The exhibition Munch. Il grido interiore (Munch. The scream within) is produced and organized by Arthemisia. “It is our pride and honour to have been able to produce this grand project,” comments Iole Siena, Chairperson of Arthemisia – “in collaboration with the Munch Museum in Oslo. Munch was absent in Italy for many years, and the enormous success in the exhibition’s first stop in Milan confirmed for us how great is the public’s love for this immense artist, one who is capable of giving us such strong emotions.”

Curated by Patricia G. Berman, one of the world’s greatest Munch scholars, with the academic contributions of Costantino D’Orazio, the exhibition is being held in collaboration with the Munch Museum in Oslo.

The exhibition’s Main partner is Fondazione Terzo Pilastro – Internazionale, with Poema. The exhibition enjoys the patronage of the Ministry of Culture, the Region of Lazio, the Municipality of Rome – Councillorship of Culture, the Royal Norwegian Embassy in Rome and Jubilee 2025 – Dicastery for Evangelization.

The exhibition is supported by its sponsors Generali Valore Cultura and Statkraft, special partner Ricola, mobility partners Atac and Frecciarossa Treno Ufficiale, media partner la Repubblica, hospitality partners Hotel de Russie and Hotel de la Ville, technical sponsor Ferrari Trento, and radio partner Dimensione Suono Soft.
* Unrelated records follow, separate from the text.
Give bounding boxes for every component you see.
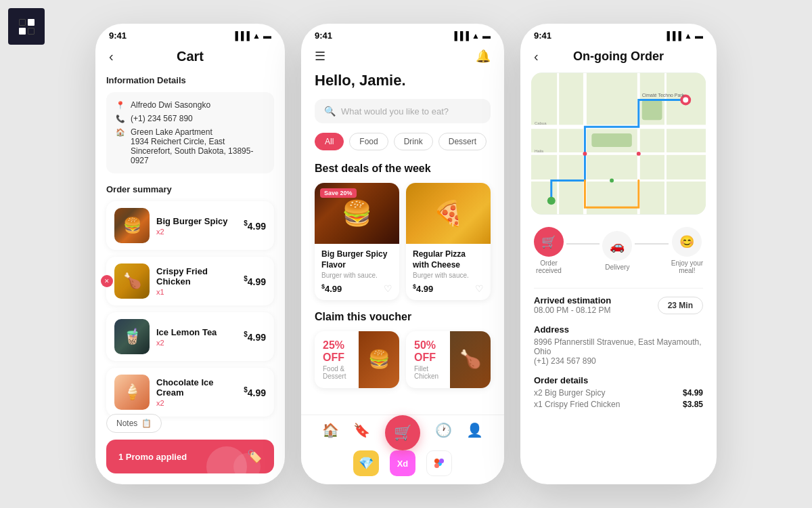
info-phone-row: 📞 (+1) 234 567 890 [116, 114, 265, 123]
voucher-2-left: 50% OFF Fillet Chicken [406, 331, 450, 388]
menu-icon[interactable]: ☰ [315, 49, 325, 64]
voucher-2-label: Fillet Chicken [414, 365, 442, 380]
home-status-icons: ▐▐▐ ▲ ▬ [452, 31, 491, 41]
order-item-1: 🍔 Big Burger Spicy x2 $4.99 [106, 201, 274, 250]
tool-sketch-icon: 💎 [353, 450, 379, 476]
filter-chips: All Food Drink Dessert He [315, 133, 491, 150]
home-status-time: 9:41 [315, 30, 332, 41]
info-name-row: 📍 Alfredo Dwi Sasongko [116, 100, 265, 110]
step-3-icon: 😊 [672, 227, 702, 257]
deal-1-image: 🍔 Save 20% [315, 183, 399, 244]
step-connector-1 [566, 243, 600, 245]
deal-2-img-bg: 🍕 [406, 183, 491, 244]
order-status-time: 9:41 [534, 30, 551, 41]
deal-2-desc: Burger with sauce. [413, 272, 484, 279]
info-address-row: 🏠 Green Lake Apartment1934 Reichert Circ… [116, 127, 265, 165]
order-status-icons: ▐▐▐ ▲ ▬ [664, 31, 703, 41]
item-4-info: Chocolate Ice Cream x2 [156, 377, 237, 407]
step-delivery: 🚗 Delivery [602, 231, 632, 271]
deal-2-name: Regular Pizza with Cheese [413, 249, 484, 270]
search-bar[interactable]: 🔍 What would you like to eat? [315, 99, 491, 123]
map-svg: Cimaté Techno Park Cabua Halis [531, 72, 706, 215]
order-signal-icon: ▐▐▐ [664, 31, 682, 41]
wm-cell-3 [19, 28, 26, 35]
deal-1-price: $4.99 [321, 283, 342, 294]
nav-bookmark[interactable]: 🔖 [353, 422, 370, 438]
notes-button[interactable]: Notes 📋 [106, 414, 162, 433]
step-1-label: Orderreceived [536, 259, 562, 274]
voucher-1[interactable]: 25% OFF Food & Dessert 🍔 [315, 331, 399, 388]
back-button[interactable]: ‹ [109, 49, 114, 64]
phone-home: 9:41 ▐▐▐ ▲ ▬ ☰ 🔔 Hello, Jamie. 🔍 What wo… [301, 24, 504, 484]
order-details-section: Arrived estimation 08.00 PM - 08.12 PM 2… [520, 295, 717, 409]
item-1-info: Big Burger Spicy x2 [156, 216, 237, 236]
svg-point-16 [547, 196, 556, 205]
step-2-icon: 🚗 [602, 231, 632, 261]
home-content: Hello, Jamie. 🔍 What would you like to e… [301, 72, 504, 388]
deal-2-price-row: $4.99 ♡ [413, 283, 484, 294]
deal-2-heart[interactable]: ♡ [475, 283, 484, 294]
order-back-button[interactable]: ‹ [534, 49, 539, 64]
wm-cell-4 [28, 28, 35, 35]
home-battery-icon: ▬ [482, 31, 491, 41]
deal-card-1[interactable]: 🍔 Save 20% Big Burger Spicy Flavor Burge… [315, 183, 399, 300]
filter-drink[interactable]: Drink [394, 133, 433, 150]
tea-image: 🧋 [114, 319, 150, 354]
notes-label: Notes [116, 419, 137, 428]
greeting: Hello, Jamie. [315, 72, 491, 89]
item-1-price: $4.99 [244, 219, 266, 232]
notes-icon: 📋 [141, 419, 152, 428]
promo-bar[interactable]: 1 Promo applied 🏷️ [106, 440, 274, 473]
icecream-image: 🍦 [114, 375, 150, 410]
deal-1-name: Big Burger Spicy Flavor [321, 249, 392, 270]
order-detail-1-qty-name: x2 Big Burger Spicy [534, 388, 605, 398]
nav-home[interactable]: 🏠 [322, 422, 339, 438]
svg-text:Cimaté Techno Park: Cimaté Techno Park [642, 93, 685, 98]
filter-all[interactable]: All [315, 133, 344, 150]
voucher-2[interactable]: 50% OFF Fillet Chicken 🍗 [406, 331, 491, 388]
nav-profile[interactable]: 👤 [466, 422, 483, 438]
deal-1-heart[interactable]: ♡ [384, 283, 392, 294]
svg-text:Cabua: Cabua [535, 121, 547, 125]
svg-rect-12 [591, 133, 632, 147]
estimation-row: Arrived estimation 08.00 PM - 08.12 PM 2… [534, 295, 703, 315]
deal-card-2[interactable]: 🍕 Regular Pizza with Cheese Burger with … [406, 183, 491, 300]
estimation-badge: 23 Min [658, 297, 703, 314]
burger-image: 🍔 [114, 208, 150, 243]
cart-fab[interactable]: 🛒 [385, 415, 420, 450]
location-icon: 📍 [116, 101, 125, 110]
tool-figma-icon [426, 450, 452, 476]
voucher-title: Claim this voucher [315, 311, 491, 323]
step-2-label: Delivery [605, 263, 629, 271]
info-card: 📍 Alfredo Dwi Sasongko 📞 (+1) 234 567 89… [106, 92, 274, 173]
svg-rect-1 [434, 459, 439, 463]
info-address: Green Lake Apartment1934 Reichert Circle… [131, 127, 265, 165]
deal-1-desc: Burger with sauce. [321, 272, 392, 279]
info-name: Alfredo Dwi Sasongko [131, 100, 210, 110]
order-item-2: ✕ 🍗 Crispy Fried Chicken x1 $4.99 [106, 257, 274, 305]
item-4-price: $4.99 [244, 386, 266, 398]
watermark-logo [8, 8, 45, 45]
delete-button-2[interactable]: ✕ [101, 275, 113, 287]
filter-dessert[interactable]: Dessert [438, 133, 487, 150]
cart-status-icons: ▐▐▐ ▲ ▬ [233, 31, 271, 41]
order-items-list: x2 Big Burger Spicy $4.99 x1 Crispy Frie… [534, 388, 703, 409]
deal-1-info: Big Burger Spicy Flavor Burger with sauc… [315, 244, 399, 300]
map-container: Cimaté Techno Park Cabua Halis [531, 72, 706, 215]
order-status-bar: 9:41 ▐▐▐ ▲ ▬ [520, 24, 717, 43]
promo-icon: 🏷️ [247, 449, 262, 464]
step-1-icon: 🛒 [534, 227, 564, 257]
voucher-2-percent: 50% OFF [414, 339, 442, 364]
item-3-price: $4.99 [244, 331, 266, 343]
svg-rect-13 [642, 100, 662, 121]
address-label: Address [534, 324, 703, 335]
order-detail-1-price: $4.99 [683, 388, 703, 398]
voucher-2-image: 🍗 [450, 331, 491, 388]
wm-cell-2 [28, 19, 35, 26]
step-enjoy: 😊 Enjoy yourmeal! [671, 227, 703, 274]
deal-2-price: $4.99 [413, 283, 433, 294]
filter-food[interactable]: Food [349, 133, 388, 150]
bell-icon[interactable]: 🔔 [476, 49, 491, 64]
cart-header: ‹ Cart [95, 43, 285, 72]
nav-history[interactable]: 🕐 [435, 422, 452, 438]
The exhibition will include a rich programme of events involving a number of the city’s cultural organizations in order to more deeply analyze the artist’s personality and expand the themes of his works.

The exhibition

Edvard Munch (1863-1944) had an exceptional work ethic that brought him to produce thousands of prints and paintings during his long life. Both a man of images and of words, he also composed endless notes, literary sketches, correspondence, and even a play. The desire to communicate his perceptions accompanies him throughout his life and is the beating heart of his practice as an artist. His works deal with images of birth, death, love, and existential questioning. He considered these themes to be universal. Many works portray psychological struggle: the instabilities of erotic love, the toll of physical and psychological illness, and the vacuum left by death. Others attempt to capture the invisible forces that Munch believed to animate and bind the universe.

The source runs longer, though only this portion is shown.